# NRSV Update: Danger Will Robinson!



## PointyHaired Calvinist (Dec 26, 2021)

So the new NRSV update has been released (NRSVue). As many know thus is a translation done by the National Council of Churches, and the 1989 edition was known for its gender neutrality (e.g. “married only once” rather than “husband of one wife.” It was also very well done if you could get past the somewhat liberal bias.

Now it’s been updated. Some of the updates are minor, many are kind of woke (e.g. “enslaved girl” replacing “ slave girl“, “people possessed by demons” instead of “demoniacs”).

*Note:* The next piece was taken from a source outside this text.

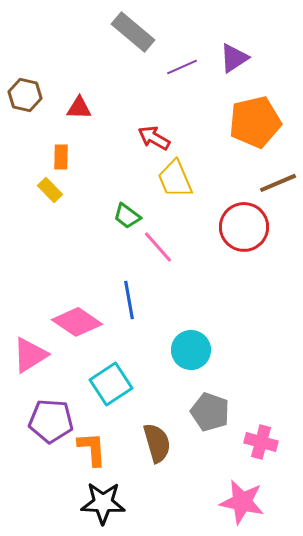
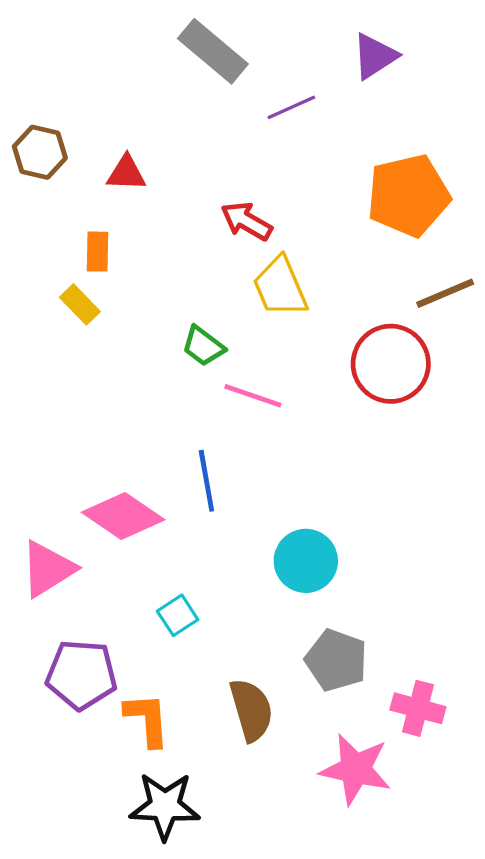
purple triangle: (234, 58) -> (375, 56), moved
pink line: (158, 247) -> (253, 396), turned -30
cyan square: (111, 384) -> (178, 615), size x0.6
pink star: (242, 502) -> (355, 769), moved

Op-Ed: A new edition of the Bible, with 20,000 revisions, should spark 20,000 thoughtful conversations

The biggie; the language on homosexuality has been thoroughly changed. The language in Leviticus and Romans is still there, but per social media 1 Corinthians has changed:



> Do you not know that wrongdoers will not inherit the kingdom of God? Do not be deceived! Fornicators, idolaters, adulterers, male prostitutes, *sodomites*, thieves, the greedy, drunkards, revilers, robbers—none of these will inherit the kingdom of God. 1 Corinthians 6:9-10 (NRSV)
> 
> Do you not know that wrongdoers will not inherit the kingdom of God? Do not be deceived! The sexually immoral, idolaters, adulterers, male prostitutes, *men who engage in illicit sex*, thieves, the greedy, drunkards, revilers, swindlers—none of these will inherit the kingdom of God. 1 Corinthians 6:9-10 (NRSVue)

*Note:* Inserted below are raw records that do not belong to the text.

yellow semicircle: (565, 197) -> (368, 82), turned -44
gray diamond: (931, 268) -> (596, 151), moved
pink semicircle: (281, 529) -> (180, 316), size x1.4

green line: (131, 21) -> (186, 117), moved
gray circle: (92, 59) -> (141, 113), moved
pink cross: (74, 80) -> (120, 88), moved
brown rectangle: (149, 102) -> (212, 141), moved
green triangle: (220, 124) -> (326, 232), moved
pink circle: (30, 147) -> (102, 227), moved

> the footnote of the NRSVue tells us, "_The meaning of the GK is uncertain."_



This seems to imply that there is “licit sex” between men, or doesn’t rule out the possibility.

Also, references to temple prostitution have been reduced or eliminated. For example:

Deuteronomy 23:17 -


> “None of the daughters of Israel shall be a *temple prostitute*; none of the sons of Israel shall be a *temple prostitute*. Deuteronomy 23:17 (NRSV)
> 
> “None of the daughters of Israel shall serve *in an illicit shrine*; none of the sons of Israel shall serve *in an illicit shrine*. (NRSVue)



1 Kings 14:24


> there were also *male temple prostitutes* in the land. They committed all the abominations of the nations that the LORD drove out before the people of Israel. 1 Kings 14:24 (NRSV)
> 
> there were also *illicit priests* in the land. They committed all the abominations of the nations that the Lord had driven out before the people of Israel.* (NRSVue)

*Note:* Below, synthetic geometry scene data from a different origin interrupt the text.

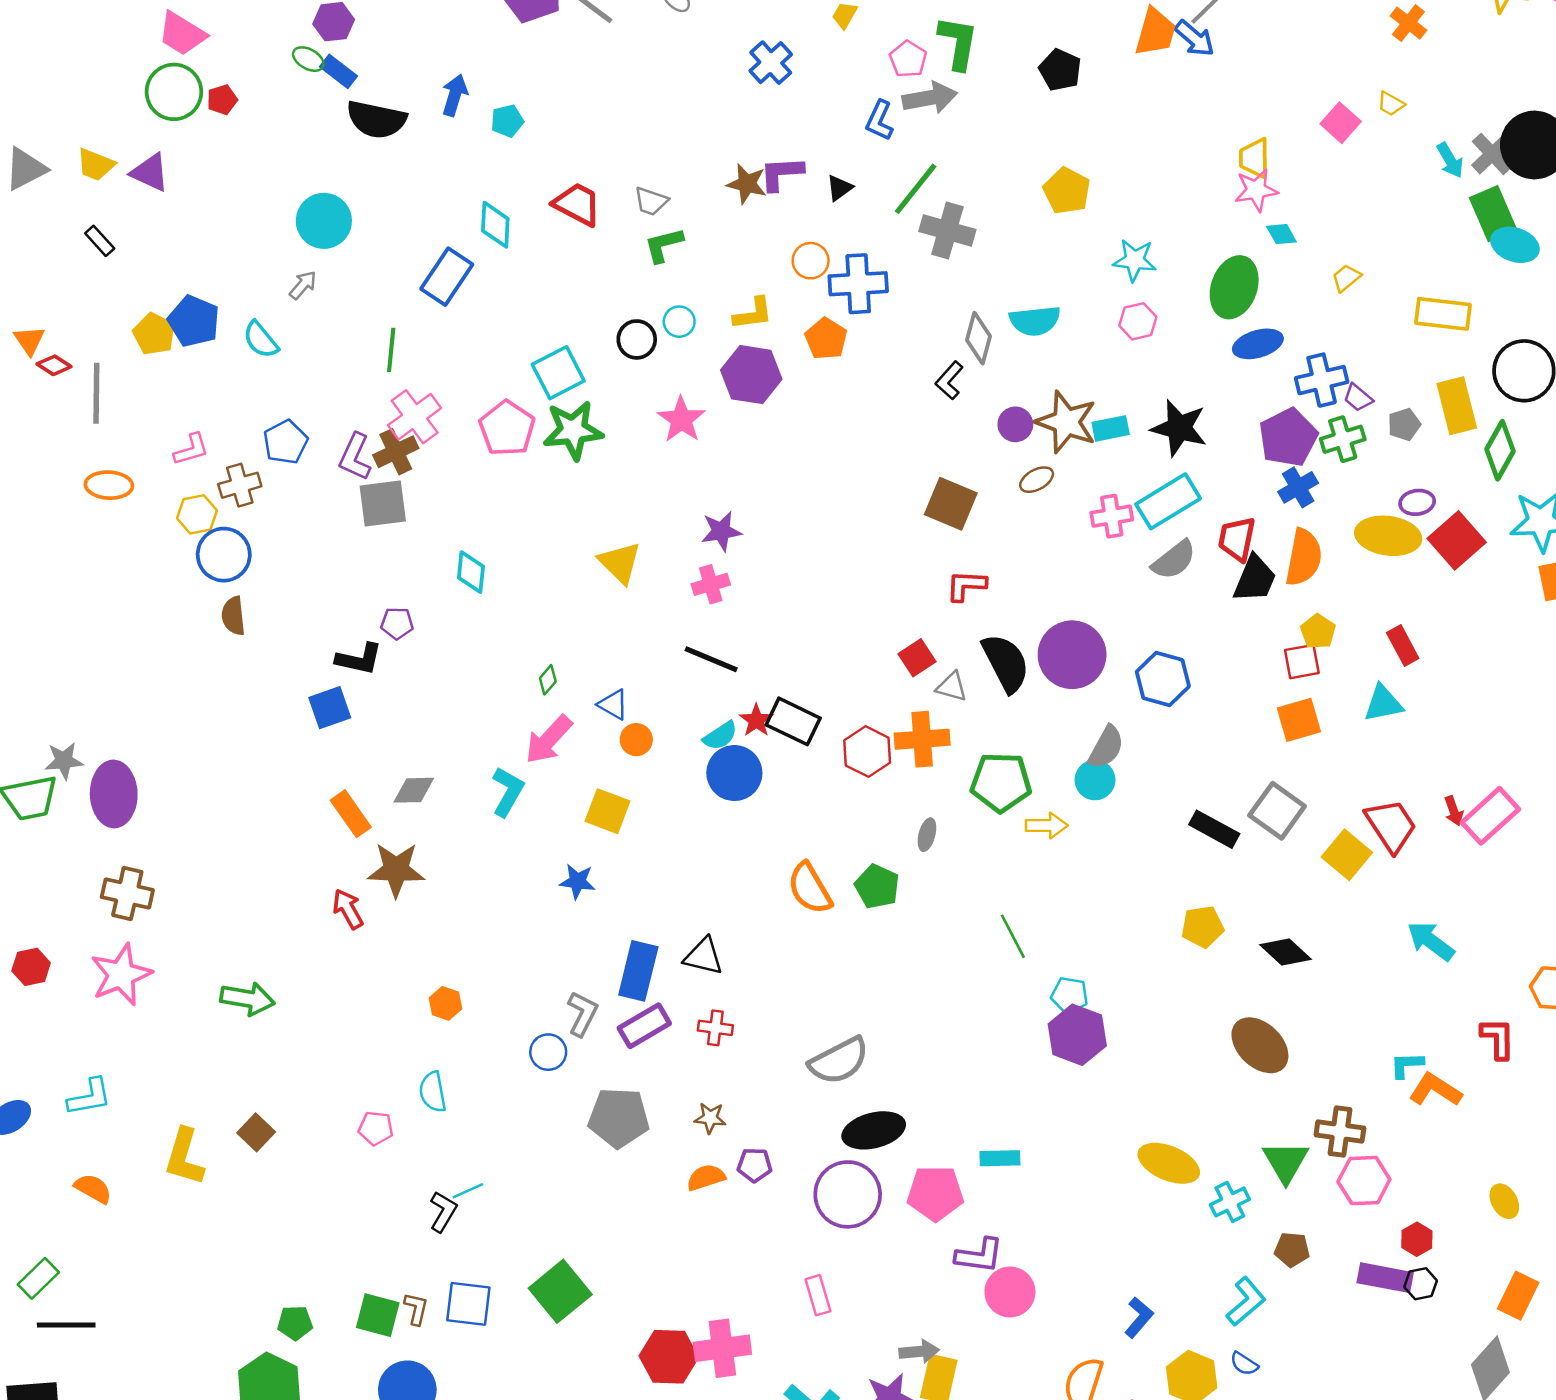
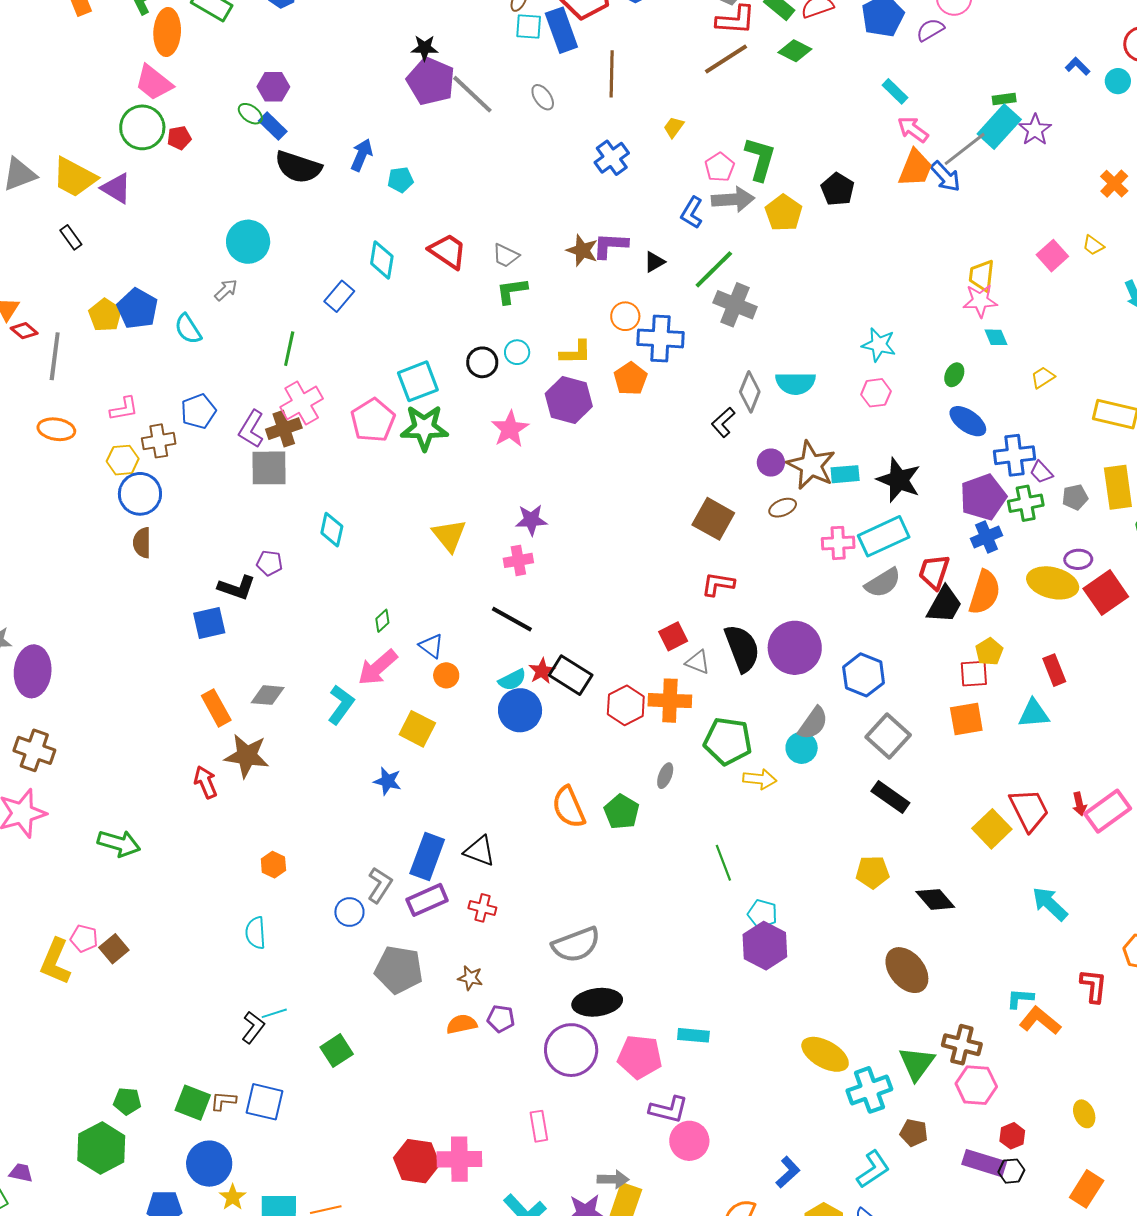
yellow trapezoid: (96, 165) -> (74, 177), size x1.5
yellow pentagon: (1067, 191) -> (784, 213), moved
blue rectangle: (447, 277) -> (339, 296), size x0.7
green ellipse: (1234, 287) -> (954, 375), size x0.5
blue ellipse: (1258, 344) -> (968, 421), turned 45
gray square: (1277, 811) -> (888, 736), moved
pink pentagon: (376, 1128) -> (84, 938), moved
cyan cross: (1230, 1202) -> (869, 1090), size x1.4
green square: (560, 1291) -> (337, 1051), moved, size x0.7
brown L-shape: (416, 1309) -> (223, 1101), turned -104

It seems here they have completely removed the sexual nature of the sin, and made it all about who was ordained right.

For you Hebrew and Greek scholars - is there any serious questioning of what these verses mean, or is this just scholarship bending to social pressure?

Reactions: Informative 2


----------



## iainduguid (Dec 26, 2021)

I don't think the meaning of the Greek terms in 1 Corinthians is obscure in the least, though that's not my area of expertise.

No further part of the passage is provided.